Reverse Factoring / Supplier Finance

Reverse Factoring / Supplier Finance

Reverse factoring, also known as supply chain financing or supplier finance, is a financial arrangement that allows a buyer to extend its payment terms to suppliers while providing early payment options to the suppliers themselves. It's a form of working capital financing that aims to optimize the cash flow along the entire supply chain.

Here's how reverse factoring typically works:

Buyer-Supplier Relationship: A buyer purchases goods or services from its suppliers on credit terms, which means the suppliers issue invoices with payment due at a later date, often ranging from 30 to 90 days.

Financing Agreement: The buyer enters into a reverse factoring agreement with a financial institution, such as a bank or a specialized financing company.
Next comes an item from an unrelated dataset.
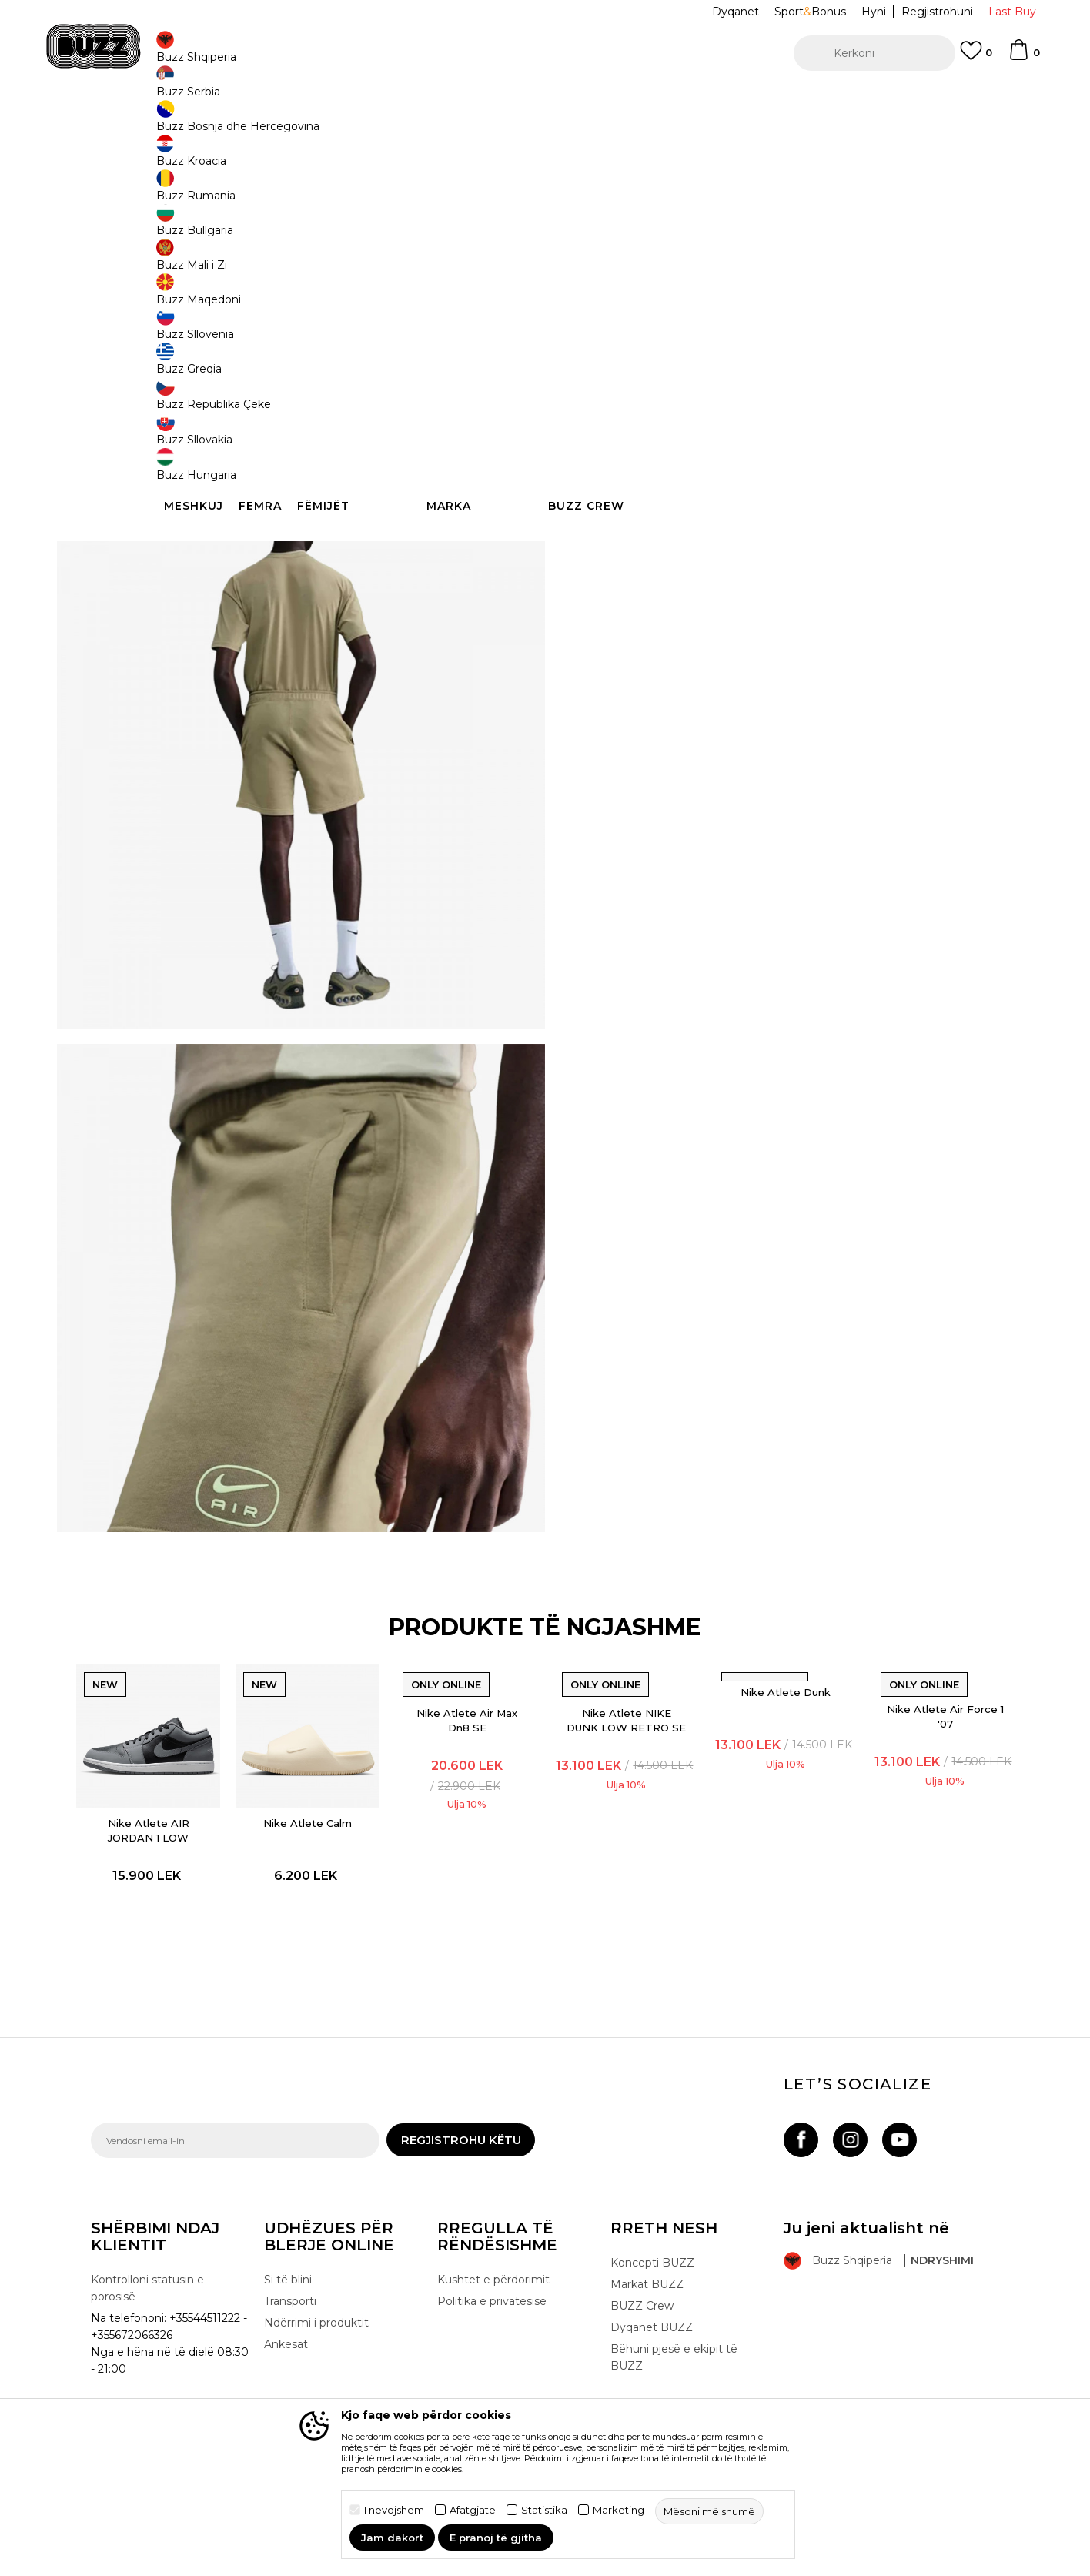  What do you see at coordinates (604, 474) in the screenshot?
I see `Detaje` at bounding box center [604, 474].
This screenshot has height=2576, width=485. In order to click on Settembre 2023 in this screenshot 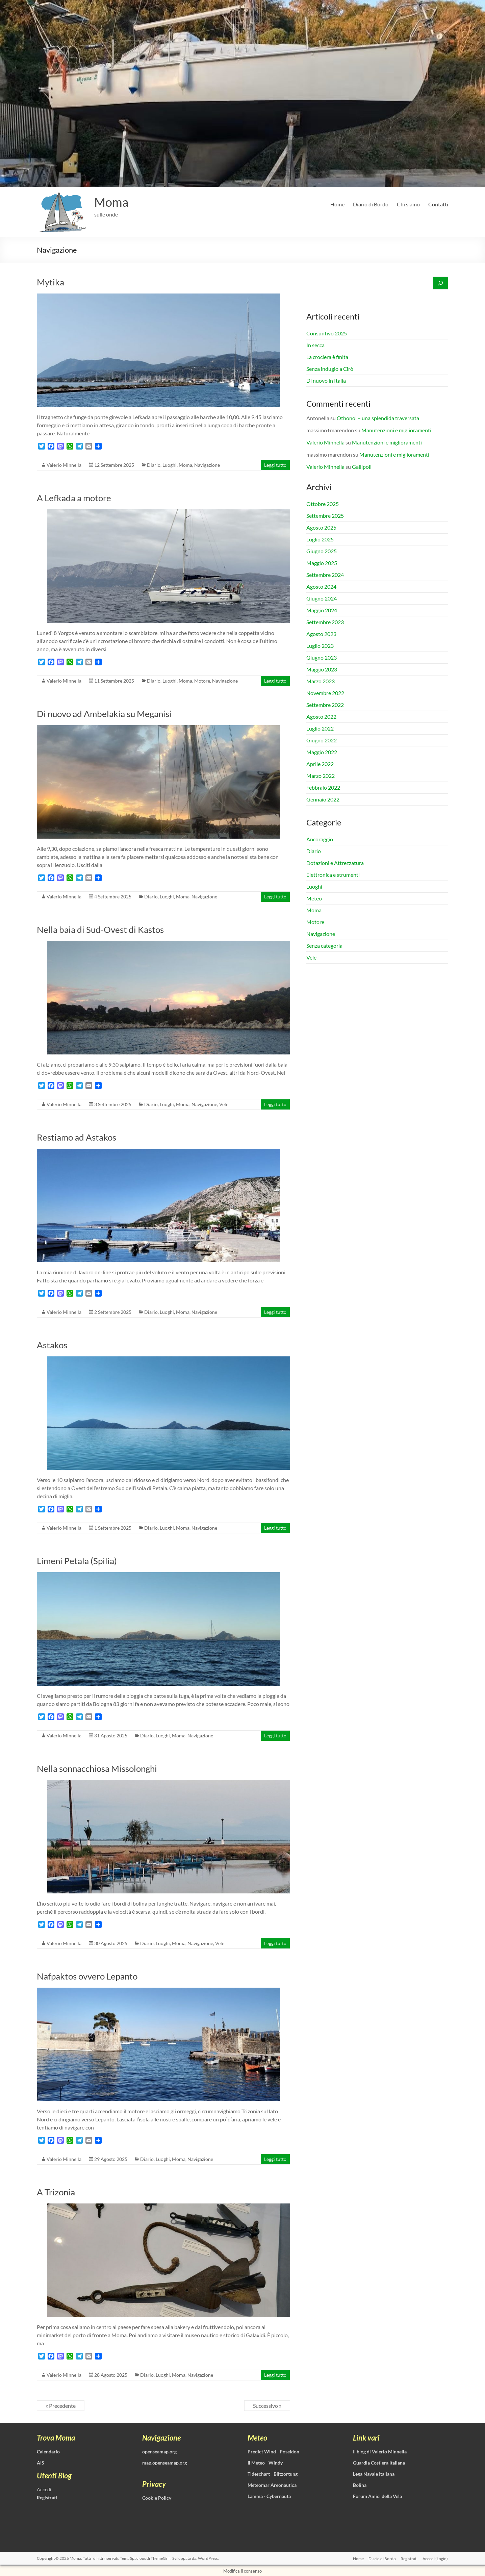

This agreement establishes a financing facility that will be used to pay the suppliers' invoices early.

Supplier Enrollment: The buyer invites its suppliers to participate in the reverse factoring program. Suppliers who opt-in agree to receive early payment for their invoices at a discount to the invoice amount.

Invoice Approval and Financing: Once the buyer approves the supplier's invoice for payment, the supplier has the option to request early payment through the reverse factoring facility. The financial institution then advances the payment to the supplier, usually within a few days, deducting a fee or discount from the invoice amount.